According to the team, “These retro-reflections enable higher absorbance and improved power conversion efficiency. We fabricated 3D printed external light traps with a square, hexagonal and circular compound parabolic concentrator to test their suitability for concentrator arrays.
The 3D printed traps were placed on top of an organic solar cell, which resulted in a significant enhancement of the external quantum efficiency.”
The inclusion of light traps allows the solar cell to capture 100% of the light that enters it, increasing efficiency by 20%. When scaled into commercial applications, this would allow the creation of smaller solar panels that still offered outstanding efficiency and power generation, thus reducing the overall costs.
It would also reduce the footprint for solar installations, both in commercial and residential applications.
The Dutch team points out that this is not the first time this has been attempted, but the previous tries did not have the benefit of 3D printing. Interestingly, they indicate that 3D printing was the perfect solution.

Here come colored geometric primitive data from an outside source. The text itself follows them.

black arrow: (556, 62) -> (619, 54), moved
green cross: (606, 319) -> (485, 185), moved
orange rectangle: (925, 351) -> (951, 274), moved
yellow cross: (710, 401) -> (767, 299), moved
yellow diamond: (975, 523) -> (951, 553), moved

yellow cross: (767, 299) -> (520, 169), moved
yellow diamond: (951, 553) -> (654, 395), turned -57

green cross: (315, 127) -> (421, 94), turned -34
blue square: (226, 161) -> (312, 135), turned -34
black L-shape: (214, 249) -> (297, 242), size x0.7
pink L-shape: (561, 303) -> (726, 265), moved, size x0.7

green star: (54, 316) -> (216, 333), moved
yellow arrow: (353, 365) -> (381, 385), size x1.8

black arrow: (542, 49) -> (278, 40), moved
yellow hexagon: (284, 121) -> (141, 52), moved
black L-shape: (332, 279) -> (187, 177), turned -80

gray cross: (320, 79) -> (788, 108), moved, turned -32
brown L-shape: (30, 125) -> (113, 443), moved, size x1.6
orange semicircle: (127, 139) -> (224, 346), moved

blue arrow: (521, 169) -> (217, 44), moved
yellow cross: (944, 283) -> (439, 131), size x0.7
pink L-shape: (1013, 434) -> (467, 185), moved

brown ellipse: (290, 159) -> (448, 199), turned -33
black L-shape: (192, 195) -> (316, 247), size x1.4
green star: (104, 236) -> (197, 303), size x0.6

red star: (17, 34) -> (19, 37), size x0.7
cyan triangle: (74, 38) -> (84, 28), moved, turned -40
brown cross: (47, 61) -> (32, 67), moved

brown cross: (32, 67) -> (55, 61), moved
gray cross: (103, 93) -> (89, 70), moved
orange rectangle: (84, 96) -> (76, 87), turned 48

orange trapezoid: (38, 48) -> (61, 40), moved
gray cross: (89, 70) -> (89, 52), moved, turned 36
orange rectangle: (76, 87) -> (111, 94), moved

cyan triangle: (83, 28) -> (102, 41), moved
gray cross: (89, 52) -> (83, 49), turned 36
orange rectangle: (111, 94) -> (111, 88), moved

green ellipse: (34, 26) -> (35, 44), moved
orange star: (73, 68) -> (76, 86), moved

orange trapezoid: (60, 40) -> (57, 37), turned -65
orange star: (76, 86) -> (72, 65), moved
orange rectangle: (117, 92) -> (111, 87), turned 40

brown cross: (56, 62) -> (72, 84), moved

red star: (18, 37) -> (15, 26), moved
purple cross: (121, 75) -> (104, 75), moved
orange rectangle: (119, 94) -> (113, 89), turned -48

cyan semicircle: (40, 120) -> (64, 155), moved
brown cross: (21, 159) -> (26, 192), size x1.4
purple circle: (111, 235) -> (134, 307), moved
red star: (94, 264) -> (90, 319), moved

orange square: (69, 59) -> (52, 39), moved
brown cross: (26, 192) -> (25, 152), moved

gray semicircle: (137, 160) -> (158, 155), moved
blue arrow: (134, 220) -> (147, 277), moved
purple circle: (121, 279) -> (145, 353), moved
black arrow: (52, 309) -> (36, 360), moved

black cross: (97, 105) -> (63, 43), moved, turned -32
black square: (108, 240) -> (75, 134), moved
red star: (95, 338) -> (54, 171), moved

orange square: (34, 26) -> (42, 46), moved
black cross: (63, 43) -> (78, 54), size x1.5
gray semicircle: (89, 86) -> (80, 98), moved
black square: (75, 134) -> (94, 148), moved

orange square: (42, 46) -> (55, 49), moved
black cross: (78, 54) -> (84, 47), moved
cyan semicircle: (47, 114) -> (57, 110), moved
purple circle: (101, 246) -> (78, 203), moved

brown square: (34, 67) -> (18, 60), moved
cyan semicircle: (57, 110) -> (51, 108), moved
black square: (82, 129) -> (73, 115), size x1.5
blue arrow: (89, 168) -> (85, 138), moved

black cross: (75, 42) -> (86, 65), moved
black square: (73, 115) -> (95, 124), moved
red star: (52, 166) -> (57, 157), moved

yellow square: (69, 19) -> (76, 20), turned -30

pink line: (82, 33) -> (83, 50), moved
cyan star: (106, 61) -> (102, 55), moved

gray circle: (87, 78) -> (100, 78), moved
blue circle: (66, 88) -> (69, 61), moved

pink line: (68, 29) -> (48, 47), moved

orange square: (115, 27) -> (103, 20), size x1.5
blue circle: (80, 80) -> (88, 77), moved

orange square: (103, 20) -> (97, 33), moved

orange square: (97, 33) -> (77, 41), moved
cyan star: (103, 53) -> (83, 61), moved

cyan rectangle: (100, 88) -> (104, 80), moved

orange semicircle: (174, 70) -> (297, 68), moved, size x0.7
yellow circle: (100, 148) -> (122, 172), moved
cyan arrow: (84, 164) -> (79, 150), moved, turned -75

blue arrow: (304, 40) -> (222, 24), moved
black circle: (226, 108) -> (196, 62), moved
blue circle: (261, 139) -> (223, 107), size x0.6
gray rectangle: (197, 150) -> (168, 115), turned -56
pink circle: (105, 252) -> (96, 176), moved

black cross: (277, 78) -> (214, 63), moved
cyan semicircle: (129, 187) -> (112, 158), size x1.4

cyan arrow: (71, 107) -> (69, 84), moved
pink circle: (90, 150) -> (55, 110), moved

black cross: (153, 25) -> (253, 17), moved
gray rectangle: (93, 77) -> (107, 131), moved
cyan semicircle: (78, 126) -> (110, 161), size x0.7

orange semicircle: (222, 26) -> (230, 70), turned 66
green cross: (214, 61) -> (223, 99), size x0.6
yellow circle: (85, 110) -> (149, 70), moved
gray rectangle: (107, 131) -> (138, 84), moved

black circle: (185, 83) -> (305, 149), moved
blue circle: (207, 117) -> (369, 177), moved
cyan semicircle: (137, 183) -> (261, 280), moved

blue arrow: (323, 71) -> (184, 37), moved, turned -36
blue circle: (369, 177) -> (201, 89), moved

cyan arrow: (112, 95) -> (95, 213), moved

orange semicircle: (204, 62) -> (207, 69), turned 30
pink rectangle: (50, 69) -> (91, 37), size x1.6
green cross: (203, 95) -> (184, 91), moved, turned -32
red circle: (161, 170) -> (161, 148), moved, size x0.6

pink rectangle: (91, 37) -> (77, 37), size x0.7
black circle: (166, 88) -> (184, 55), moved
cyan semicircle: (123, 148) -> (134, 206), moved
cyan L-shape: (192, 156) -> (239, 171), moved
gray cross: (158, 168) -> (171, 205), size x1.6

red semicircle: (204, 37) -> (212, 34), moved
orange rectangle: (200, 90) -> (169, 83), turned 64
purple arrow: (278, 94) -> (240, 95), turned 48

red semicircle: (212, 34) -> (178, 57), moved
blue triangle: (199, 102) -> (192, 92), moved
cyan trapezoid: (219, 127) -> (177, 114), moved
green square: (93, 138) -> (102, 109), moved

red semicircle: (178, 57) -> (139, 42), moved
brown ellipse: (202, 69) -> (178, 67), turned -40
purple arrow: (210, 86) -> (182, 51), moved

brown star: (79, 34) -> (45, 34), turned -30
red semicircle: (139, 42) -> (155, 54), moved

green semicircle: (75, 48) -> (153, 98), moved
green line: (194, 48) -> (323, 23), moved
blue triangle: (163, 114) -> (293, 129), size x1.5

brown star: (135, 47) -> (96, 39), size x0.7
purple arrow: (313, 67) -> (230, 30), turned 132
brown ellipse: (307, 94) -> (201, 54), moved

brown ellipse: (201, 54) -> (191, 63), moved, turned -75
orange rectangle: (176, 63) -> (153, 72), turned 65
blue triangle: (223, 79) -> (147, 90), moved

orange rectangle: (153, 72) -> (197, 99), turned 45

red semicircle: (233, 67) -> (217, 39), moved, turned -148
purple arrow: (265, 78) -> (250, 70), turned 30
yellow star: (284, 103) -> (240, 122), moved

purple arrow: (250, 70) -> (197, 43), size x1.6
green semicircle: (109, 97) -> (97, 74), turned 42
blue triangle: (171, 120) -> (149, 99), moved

It also proved to be the ideal tool for creating various different shapes and sizes of traps for testing purposes, allowing the team to easily and quickly create a variety of different options that would have taken far, far longer to design and manufacture with other methods.
3D printing will be a core method for the future of solar technology, and the Dutch team’s success is just one more example of how this innovative solution can be applied to the betterment of all humanity.